Comme c'est dur de refermer un tel livre ! Et comment en parler, quand c'est un uppercut qu'on vient de se prendre en pleine face ?
Je précise, avant de commencer ma chronique, que je n'ai pas lu «
Mon père », donc je suis entrée dans le livre sans connaissance de la vie de l'auteur, ni idée préconçue.
L'auteur nous parle de son enfance abusée, abus qu'il avait pris soin d'enfouir le plus profondément possible. Des bribes revenaient, le retour de sa mère de la maternité après l'accouchement et qui retrouve son fils de trois ou quatre ans, transformé : il hurle dès qu'on le touche ! Elle a certes compris ce qui s'était passé, mais à cette époque-là, il est malvenu d'en parler, et comment en parler d'ailleurs ?

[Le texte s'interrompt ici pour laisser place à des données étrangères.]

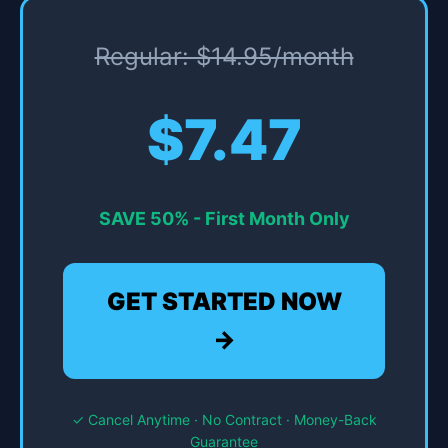
Regular: $14.95/month
$7.47
SAVE 50% - First Month Only
GET STARTED NOW
→
✓ Cancel Anytime · No Contract · Money-Back
Guarantee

Elle va se contenter de mettre de la distance entre l'enfant et son père, une chambre au grenier : un « comble » c'est lui qu'on isole ! puis internat, colonies de vacances… Mais pas, de communication, de gestes tendres, encore moins mettre des mots.
Grégoire Delacourt nous raconte son parcours dans la vie, son mariage, son analyse, ses livres qui chaque fois révèle une petite partie de l'histoire, mais il s'agit toujours d'un autre. En revisitant son oeuvre, on découvre l'auteur qui se cache derrière.

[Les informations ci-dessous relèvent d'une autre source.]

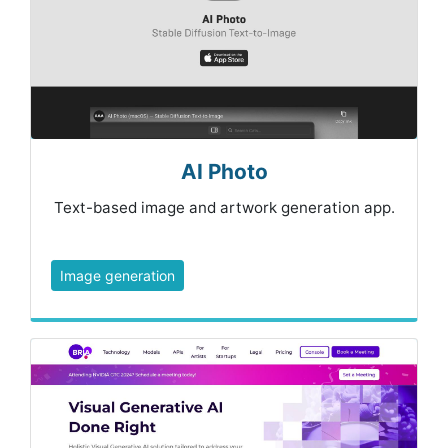
AI Photo
Text-based image and artwork generation app.
Image generation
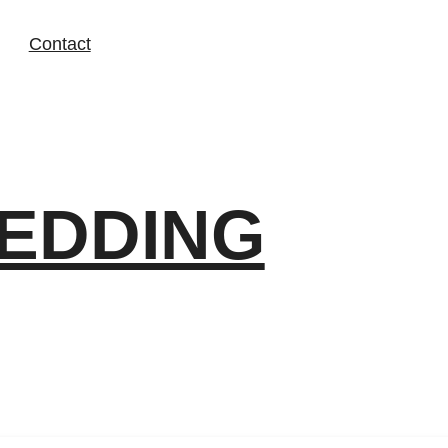
Contact
EDDING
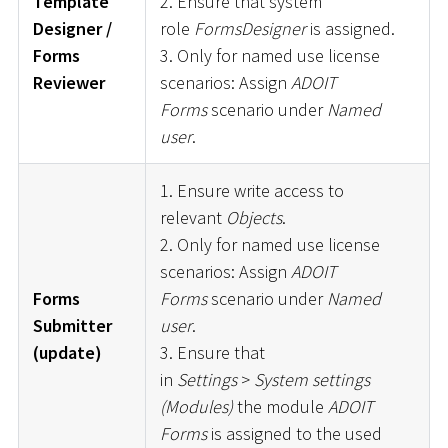
Template
2. Ensure that system
Designer /
role
FormsDesigner
is assigned.
Forms
3. Only for named use license
Reviewer
scenarios: Assign
ADOIT
Forms
scenario under
Named
user
.
1. Ensure write access to
relevant
Objects
.
2. Only for named use license
scenarios: Assign
ADOIT
Forms
Forms
scenario under
Named
Submitter
user
.
(update)
3. Ensure that
in
Settings
>
System settings
(Modules)
the module
ADOIT
Forms
is assigned to the used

Les découvertes sur le divan sont truculentes et ne pouvaient que me plaire :
J'avais déjà décrit dans un autre livre, cette gamine que son père tire. Ça m'avait cassé la tête.
Je voulais dire sur laquelle son père tire…
ou encore:
Ma mère m'avait un jour appris que j'étais né violé, parce que j'avais le cordon ombilical autour du cou, à deux doigts d'être étouffé. Violet. Violé. Une voyelle muette d'écart…

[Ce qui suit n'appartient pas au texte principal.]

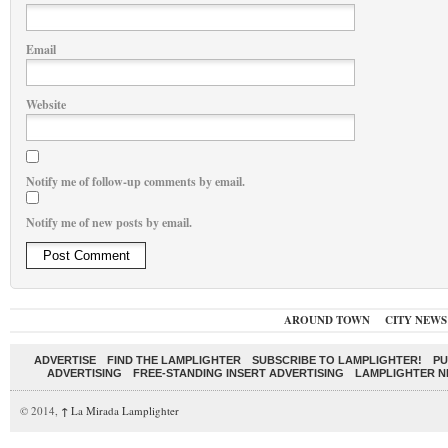
Email
Website
Notify me of follow-up comments by email.
Notify me of new posts by email.
AROUND TOWN
CITY NEWS
ADVERTISE
FIND THE LAMPLIGHTER
SUBSCRIBE TO LAMPLIGHTER!
PU
ADVERTISING
FREE-STANDING INSERT ADVERTISING
LAMPLIGHTER 
© 2014,
↑
La Mirada Lamplighter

Grégoire Delacourt raconte ce corps mutilé mais sans blessures apparentes, cette envie de se jeter par la fenêtre, sa difficulté à se trouver, à se retrouver, à se reconnaître victime, et à avancer, avec des mots qui percutent, des phrases parfois très courtes, lapidaires.
Il parle aussi très bien du déni, de la possibilité ou non de pardonner, d'aimer.
J'ai vraiment aimé ce livre percutant, déchirant parfois, mais où espoir et résilience avancent lentement mais sûrement. J'ai eu un peu de mal à passer à une autre lecture alors j'ai eu recours à ma bonne vieille méthode : un polar, en alternance d'ailleurs car il faut respirer de temps en temps pour cheminer avec cet enfant qui se répare.
Un petit mot encore pour évoquer la belle couverture, avec cet enfant blond, souriant, innocent, avant que sa vie ne bascule.
Je suis impressionnée par les ordonnances du médecin de famille: Valium, Mogadon, et tant d'autres, dès son plus jeune âge: masquer pour ne pas faire de vagues…
Je n'ai lu que « Un jour viendra couleur orange » de l'auteur que j'avais classé en fait dans la littérature légère, quasi « feel good » à cause d'un de ses titres : «
La liste de mes envies ». Colossale erreur, mais je ne regrette pas de ne pas les avoir, finalement car je vais les découvrir à travers le prisme de celui-ci…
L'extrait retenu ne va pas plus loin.